Singapore — Oil prices nudged higher on Friday on signs of surging demand in China, the world’s second-biggest oil user, though prices are set to fall for a second week amid concerns the China-US trade war is limiting overall economic activity.

Brent crude oil futures were trading at $79.51 a barrel at 5.21am GMT, up 22c, or 0.3%, from their last close.

US West Texas Intermediate (WTI) crude futures were up 19c, or 0.3%, at $68.84 a barrel.

For the week, Brent crude was 1.1% lower while WTI futures were down 3.5%, putting both on track for a second consecutive weekly decline.

Refinery throughput in China, the world’s second-largest oil importer, rose to a record high of 12.49-million barrels a day (bbl/day) in September as some independent plants restarted operations after prolonged shutdowns over summer to shore up inventories, government data showed on Friday.

The refinery consumption may rise through the fourth quarter as several state-owned Chinese refiners return to service after maintenance.

Undermining the strong refinery data, China did on Friday report its weakest economic growth since 2009 in the third quarter, with GDP expanding by only 6.5%, missing estimates.

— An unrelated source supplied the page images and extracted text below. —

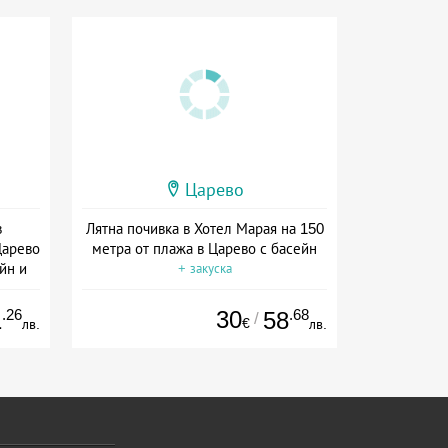
Царево
в
Лятна почивка в Хотел Марая на 150
Царево
метра от плажа в Царево с басейн
ейн и
+ закуска
.26
30
.68
1
58
/
€
лв.
лв.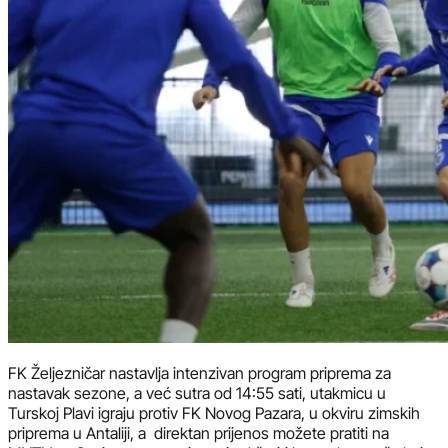
FK Željezničar nastavlja intenzivan program priprema za
nastavak sezone, a već sutra od 14:55 sati, utakmicu u
Turskoj Plavi igraju protiv FK Novog Pazara, u okviru zimskih
priprema u Antaliji, a direktan prijenos možete pratiti na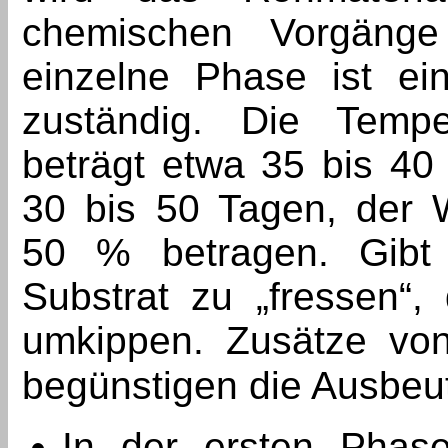
chemischen Vorgänge 
einzelne Phase ist ei
zuständig. Die Tempe
beträgt etwa 35 bis
40 
30 bis 50 Tagen, der W
50 % betragen. Gibt
Substrat zu „fressen“
umkippen. Zusätze von
begünstigen die Ausbeute
In der ersten Phase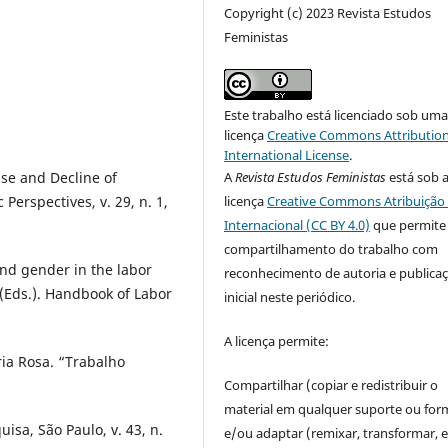
Copyright (c) 2023 Revista Estudos
Feministas
Este trabalho está licenciado sob um
licença
Creative Commons Attribution
International License
.
A
Revista Estudos Feministas
está sob 
e and Decline of
licença
Creative Commons Atribuição 
Perspectives, v. 29, n. 1,
Internacional (CC BY 4.0)
que permite
compartilhamento do trabalho com
nd gender in the labor
reconhecimento de autoria e publica
(Eds.). Handbook of Labor
inicial neste periódico.
A licença permite:
ia Rosa. “Trabalho
Compartilhar (copiar e redistribuir o
material em qualquer suporte ou for
isa, São Paulo, v. 43, n.
e/ou adaptar (remixar, transformar, e 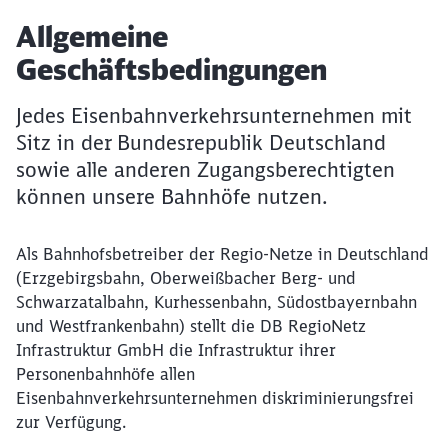
Artikel:
Allgemeine
Geschäftsbedingungen
Jedes Eisenbahnverkehrsunternehmen mit
Sitz in der Bundesrepublik Deutschland
sowie alle anderen Zugangsberechtigten
können unsere Bahnhöfe nutzen.
Als Bahnhofsbetreiber der Regio-Netze in Deutschland
(Erzgebirgsbahn, Oberweißbacher Berg- und
Schwarzatalbahn, Kurhessenbahn, Südostbayernbahn
und Westfrankenbahn) stellt die DB RegioNetz
Infrastruktur GmbH die Infrastruktur ihrer
Personenbahnhöfe allen
Eisenbahnverkehrsunternehmen diskriminierungsfrei
zur Verfügung.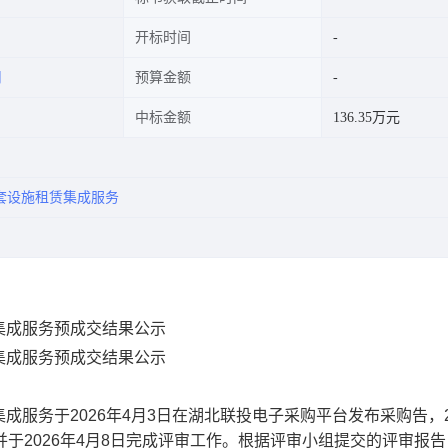
开标时间
司
预算金额
中标金额
136.35万元
套设施租赁集成服务
集成服务预成交结果公示
集成服务
预成交结果公示
集成服务
于
2026
年
4
月
3
日在湖北联投电子采购平台发布采购告，
并于
2026
年
4
月
8
日完成评审工作。根据评审小组提交的评审报告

The weak economic data raised concerns that the country’s trade war with US is beginning to have an impact on growth, which may limit China’s oil demand.

The trade war concerns combined with surging US oil stockpiles reported on Thursday are capping the day’s price gains.

US crude stocks last week climbed 6.5-million barrels, the fourth consecutive weekly build, almost triple the amount analysts had forecast, the US Energy Information Administration said on Wednesday.

“EIA Weekly Petroleum Status Report was a complete shocker sending oil markets spiralling lower amidst some concerning development for oil bulls,” said Stephen Innes, head of trading Asia-Pacific at Oanda in Singapore.

Inventories rose sharply even as US crude production slipped 300,000bbl/day to 10.9-million barrels a day last week due to the effects of offshore facilities closing temporarily for Hurricane Michael.

Meanwhile, Iranian oil exports may have increased in October when compared to the previous month as buyers rush to lift more cargoes ahead of looming US sanctions that kick in on November 4.

An unprecedented volume of Iranian crude oil is set to arrive at China’s northeast Dalian port this month and in early November before US sanctions on Iran take effect, according to an Iranian shipping source and data on Refinitiv Eikon.

So far, a total of 22-million barrels of Iranian crude oil loaded on supertankers owned by the National Iranian Tanker Company are expected to arrive at Dalian in October and November, the data showed. Dalian typically receives between 1-million and 3-million barrels of Iranian oil each month, according to data that dates back to January 2015.